8.8.8.8 und 8.8.4.4 - Googles neuer DNS-Service

Google kann nicht genug vom Internet bekommen. Jetzt wirbt die Firma mit einem eigenen Nameserver-Dienst, der nicht nur schneller als das traditionelle DNS-System sein soll, sondern auch sicherer.

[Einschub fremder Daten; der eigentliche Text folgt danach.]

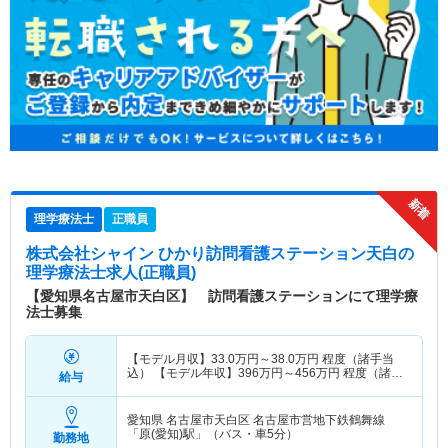
理学療法士
正職員
株式会社シャイン ひかり訪問看護ステーション天白
の
理学療法士求人(正職員)
【愛知県名古屋市天白区】 訪問看護ステーションにて理学療
法士募集
【モデル月収】
33.0
万円～
38.0
万円
程度（諸手当
込） 【モデル年収】
396
万円～
456
万円
程度（諸手
給与
当込）
愛知県 名古屋市天白区
名古屋市営地下鉄鶴舞線
「原(愛知)駅」（バス・車5分）
勤務地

Wozu so etwas wie öffentliche DNS-Server nutzen, wenn es auch Google gibt? Über den einfachen Eintrag

nameserver 8.8.8.8
nameserver 8.8.4.4

in der Datei /etc/resolv.conf kann jeder Linux-Nutzer auf den Namensauflösungsdienst seines Providers verzichten und direkt Google um die Zuordnung von IP-Adresse zu Rechnername bitten. Funktioniert immer, garantiert ausfall- und einbruchsicher, meint Google. Der Dienst passt zudem perfekt ins Portfolio von Google: Jeder, der im Internet etwas sucht, soll danach googeln. Warum also nicht auch nach IP-Adressen? Zudem lässt sich damit das Nutzungsverhalten noch besser protokollieren. Google weiß dann schlicht einfach alles.

 

Die Idee eines eigenen Nameservers ist somit trivial, gleichzeitig aber auch genial einfach und höchst gefährlich. Denn einerseits lassen sich damit allfällige Sperren des eigenen Internetproviders auf Namensserver-Ebene umgehen andererseits kann Google dadurch eine zentrale Monopolstellung aufbauen, die geradezu prädestiniert ist, um das Internet zu zensieren und die Möglichkeiten von Suchmaschinen weit übersteigt.

 

Die Vorteile (laut Google) im Überblick:

  • schneller als klassisches DNS
  • sicherer als klassisches DNS
  • keine Internetsperren auf DNS-Ebene

Wie bei Google üblich gilt als Grund Nummer 1 die Geschwindigkeit: Wer den neuen DNS-Dienst von Google nutzt, soll Namensauflösungen deutlich schneller geliefert bekommen als von einem durchschnittlichen Provider. Bei der Infrastrukur von Google kann man dieser Aussage getrost Glauben schenken und Google wird vor dem öffentlichen Launch des Dienstes auch entsprechende Tests durchgeführt haben. Wie von Google gewohnt, sollen vom neuen Dienst alle profitieren:

 

“We plan to share what we learn from this experimental rollout of Google Public DNS with the broader web community and other DNS providers, to improve the browsing experience for Internet users globally.”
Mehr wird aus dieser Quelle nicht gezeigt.